───── GIVEN INFORMATION ─────

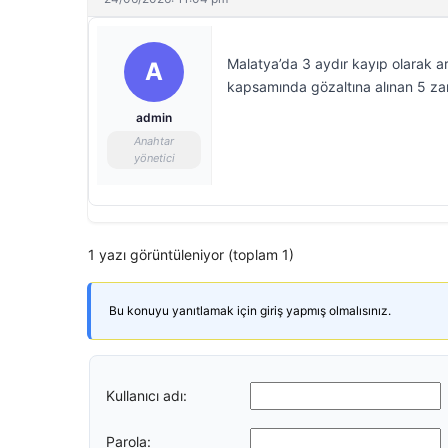
Malatya’da 3 aydır kayıp olarak ar
A
kapsamında gözaltına alınan 5 zanl
admin
Anahtar
yönetici
1 yazı görüntüleniyor (toplam 1)
Bu konuyu yanıtlamak için giriş yapmış olmalısınız.
Kullanıcı adı:
Parola:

─────

#### [REQUIREMENT]
With the line that contains "kapsamında gözaltına alınan 5 zanl" as the first and the final line of the data as the last, repeat every line in that span exactly.

#### [ANSWER BOX]
kapsamında gözaltına alınan 5 zanl
admin
Anahtar
yönetici
1 yazı görüntüleniyor (toplam 1)
Bu konuyu yanıtlamak için giriş yapmış olmalısınız.
Kullanıcı adı:
Parola:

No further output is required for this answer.